There is an undirected connected tree with n nodes labeled from 0 to n - 1 and n - 1 edges.
You are given the integer n and the array edges where edges[i] = [ai, bi] indicates that there is an edge between nodes ai and bi in the tree.
Return an array answer of length n where answer[i] is the sum of the distances between the ith node in the tree and all other nodes.
Example 1:
Input: n = 6, edges = [[0,1],[0,2],[2,3],[2,4],[2,5]]
Output: [8,12,6,10,10,10]
Explanation: The tree is shown above.
We can see that dist(0,1) + dist(0,2) + dist(0,3) + dist(0,4) + dist(0,5)

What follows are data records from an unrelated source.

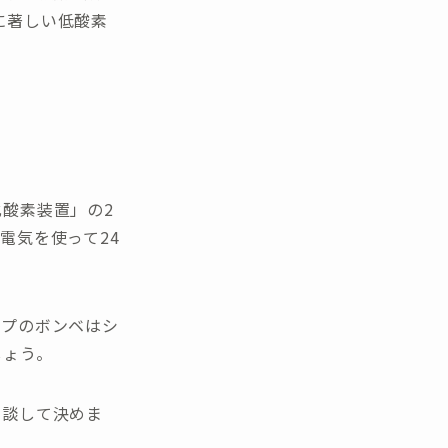
時に著しい低酸素
酸素装置」の2
電気を使って24
イプのボンベはシ
しょう。
相談して決めま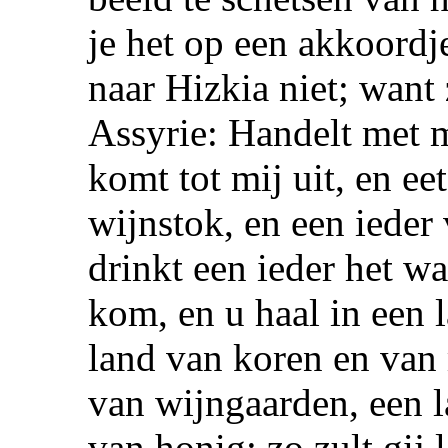
je het op een akkoordj
naar Hizkia niet; want
Assyrie: Handelt met 
komt tot mij uit, en eet
wijnstok, en een ieder
drinkt een ieder het wa
kom, en u haal in een l
land van koren en van
van wijngaarden, een l
van honig; zo zult gij 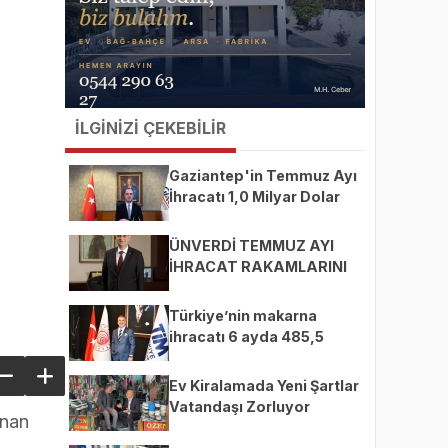
İLGİNİZİ ÇEKEBİLİR
Gaziantep'in Temmuz Ayı
İhracatı 1,0 Milyar Dolar
ÜNVERDİ TEMMUZ AYI
İHRACAT RAKAMLARINI
DEĞERLENDİRDİ
Türkiye’nin makarna
ihracatı 6 ayda 485,5
milyon dolara ulaştı
Ev Kiralamada Yeni Şartlar
Vatandaşı Zorluyor
anan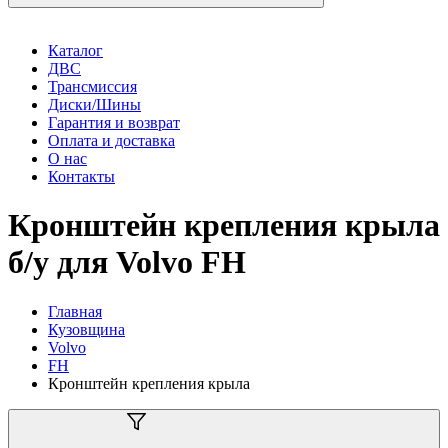
Каталог
ДВС
Трансмиссия
Диски/Шины
Гарантия и возврат
Оплата и доставка
О нас
Контакты
Кронштейн крепления крыла
б/у для Volvo FH
Главная
Кузовщина
Volvo
FH
Кронштейн крепления крыла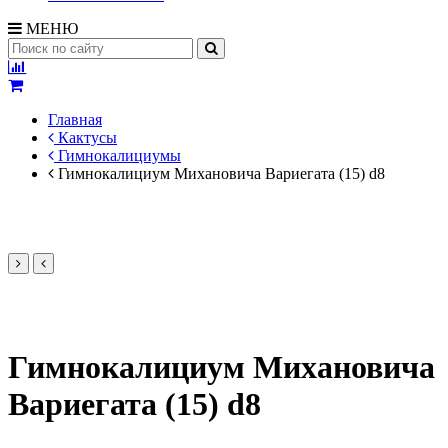
МЕНЮ
Главная
Кактусы
Гимнокалициумы
Гимнокалициум Михановича Вариегата (15) d8
Гимнокалициум Михановича
Вариегата (15) d8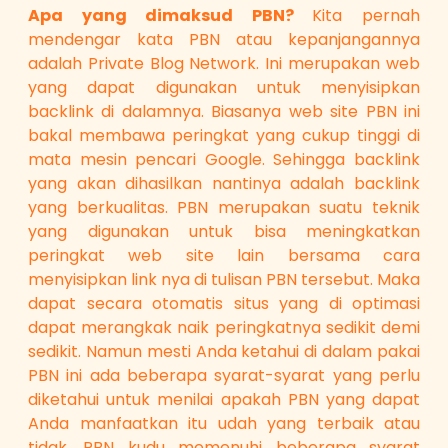
Apa yang dimaksud PBN?
Kita pernah
mendengar kata PBN atau kepanjangannya
adalah Private Blog Network. Ini merupakan web
yang dapat digunakan untuk menyisipkan
backlink di dalamnya. Biasanya web site PBN ini
bakal membawa peringkat yang cukup tinggi di
mata mesin pencari Google. Sehingga backlink
yang akan dihasilkan nantinya adalah backlink
yang berkualitas. PBN merupakan suatu teknik
yang digunakan untuk bisa meningkatkan
peringkat web site lain bersama cara
menyisipkan link nya di tulisan PBN tersebut. Maka
dapat secara otomatis situs yang di optimasi
dapat merangkak naik peringkatnya sedikit demi
sedikit. Namun mesti Anda ketahui di dalam pakai
PBN ini ada beberapa syarat-syarat yang perlu
diketahui untuk menilai apakah PBN yang dapat
Anda manfaatkan itu udah yang terbaik atau
tidak. PBN kudu memenuhi beberapa syarat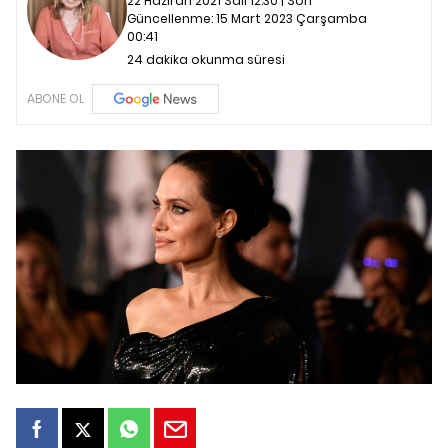
22 Haziran 2021 Salı 12:30 | Son
Güncellenme:
15 Mart 2023 Çarşamba
00:41
24 dakika okunma süresi
ABONE OL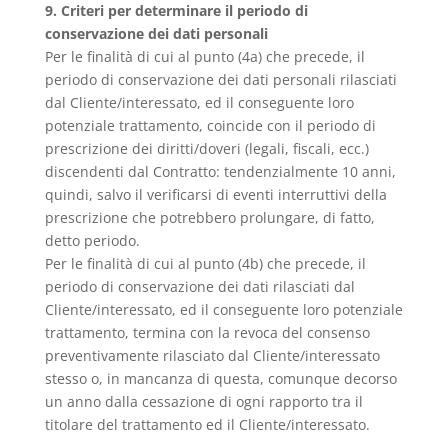
9. Criteri per determinare il periodo di
conservazione dei dati personali
Per le finalità di cui al punto (4a) che precede, il
periodo di conservazione dei dati personali rilasciati
dal Cliente/interessato, ed il conseguente loro
potenziale trattamento, coincide con il periodo di
prescrizione dei diritti/doveri (legali, fiscali, ecc.)
discendenti dal Contratto: tendenzialmente 10 anni,
quindi, salvo il verificarsi di eventi interruttivi della
prescrizione che potrebbero prolungare, di fatto,
detto periodo.
Per le finalità di cui al punto (4b) che precede, il
periodo di conservazione dei dati rilasciati dal
Cliente/interessato, ed il conseguente loro potenziale
trattamento, termina con la revoca del consenso
preventivamente rilasciato dal Cliente/interessato
stesso o, in mancanza di questa, comunque decorso
un anno dalla cessazione di ogni rapporto tra il
titolare del trattamento ed il Cliente/interessato.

equals 1 + 1 + 2 + 2 + 2 = 8.
Hence, answer[0] = 8, and so on.
Example 2:
Input: n = 1, edges = []
Output: [0]
Example 3:
Input: n = 2, edges = [[1,0]]
Output: [1,1]
Constraints:
1 <= n <= 3 * 104
edges.length == n - 1
edges[i].length == 2
0 <= ai, bi < n
ai != bi
The given input represents a valid tree.
Solutions
Solution 1: Tree DP (Re-rooting)
First, we run a DFS to calculate the size of each node's subtree, recorded in the array \(size\), and compute the sum of distances from node \(0\) to all other nodes, recorded in \(ans[0]\).
Next, we run another DFS to enumerate the sum of distances from each node when it is considered as the root. Suppose the answer for the current node \(i\) is \(t\). When we move from node \(i\) to node \(j\), the sum of distances changes to \(t - size[j] + n - size[j]\), meaning the sum of distances to node \(j\) and its subtree nodes decreases by \(size[j]\), while the sum of distances to other nodes increases by \(n - size[j]\).
The time complexity is \(O(n)\), and the space complexity is \(O(n)\), where \(n\) is the number of nodes in the tree.